Handball-Oberliga: Völklingen in der Abwehr „teilweise grottenschlecht“

Die HSG Völklingen wartet auf ihren ersten Saisonsieg in der Handball-Oberliga. Gegen die SF Budenheim verlor die Mannschaft von Trainer Berthold Kreuser am Samstag ihr erstes Heimspiel mit 27:32 (14:15).

"Wir haben das Spiel verloren, weil wir in der zweiten Halbzeit eine Phase hatten, in der wir zu viele freie Bälle verworfen haben und dadurch das Spiel nicht offen halten konnten", sagt Kreuser.

Völklingen kam gut in die Partie und setzte Budenheim mit schnell vorgetragenen Angriffen unter Druck. Die Gäste wussten sich oft nur mit Fouls zu helfen. Bei den fälligen Siebenmetern blieb Luca Forchner sicher. Über ein 3:1, 7:4 und 10:7 konnte Völklingen in der 22. Minute beim Stand vom 12:8 erstmals mit vier Toren in Führung gehen. Kurz darauf mussten die HSG-Spieler Alexander Saunus und Dorian Vallet innerhalb kürzester Zeit für zwei Minuten vom Feld.
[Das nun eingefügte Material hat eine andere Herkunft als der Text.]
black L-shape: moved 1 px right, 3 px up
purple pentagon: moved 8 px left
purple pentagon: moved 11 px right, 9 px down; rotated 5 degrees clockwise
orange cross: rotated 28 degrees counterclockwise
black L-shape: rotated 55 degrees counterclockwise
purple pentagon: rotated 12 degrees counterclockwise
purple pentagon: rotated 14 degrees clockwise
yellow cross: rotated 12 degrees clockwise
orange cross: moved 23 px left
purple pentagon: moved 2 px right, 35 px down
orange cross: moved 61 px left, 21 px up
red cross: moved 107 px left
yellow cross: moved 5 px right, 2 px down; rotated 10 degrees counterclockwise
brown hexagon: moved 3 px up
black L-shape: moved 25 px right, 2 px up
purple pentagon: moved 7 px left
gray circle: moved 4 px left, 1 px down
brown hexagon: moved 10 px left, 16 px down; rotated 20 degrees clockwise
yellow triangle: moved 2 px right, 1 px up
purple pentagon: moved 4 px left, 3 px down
Budenheim nutzte die Überzahl, glich zum 13:13 aus und ging mit einer 15:14-Führung in die Pause.

Nach einem guten Start in die zweite Halbzeit und einer 17:15-Führung brach Völklingen ein: In der Deckung offenbarte die HSG große Löcher, im Vorwärtsgang blieben klare Torchancen ungenutzt. Budenheim zog bis zur 50. Minute auf 27:21 davon. In der Schlussphase bewies Kreusers Mannschaft Moral und kam bis zwei Minuten vor dem Abpfiff auf zwei Tore heran (27:29). Doch die dritte Zwei-Minuten-Strafe gegen Saunus und das 27:30 des Budenheimers Kevin Knieps besiegelten die Niederlage.
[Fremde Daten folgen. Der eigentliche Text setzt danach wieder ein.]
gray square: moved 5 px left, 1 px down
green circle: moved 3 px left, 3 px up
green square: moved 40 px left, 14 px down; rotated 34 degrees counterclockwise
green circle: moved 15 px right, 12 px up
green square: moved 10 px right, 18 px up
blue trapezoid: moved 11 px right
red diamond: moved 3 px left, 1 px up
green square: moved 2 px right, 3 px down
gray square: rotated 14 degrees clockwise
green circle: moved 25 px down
"In der Abwehr waren wir teilweise grottenschlecht. Ein weiteres Manko war unsere schlechte Torausbeute - und das trotz 27 Toren", sagt Saunus. Bester Werfer seiner Mannschaft war Dorian Vallet mit sieben Treffern. In der Tabelle steht die HSG Völklingen nach vier Spieltagen mit einem Punkt auf dem vorletzten Platz. Am kommenden Sonntag, 18 Uhr, spielt sie beim Tabellenzehnten TSG Friesenheim II.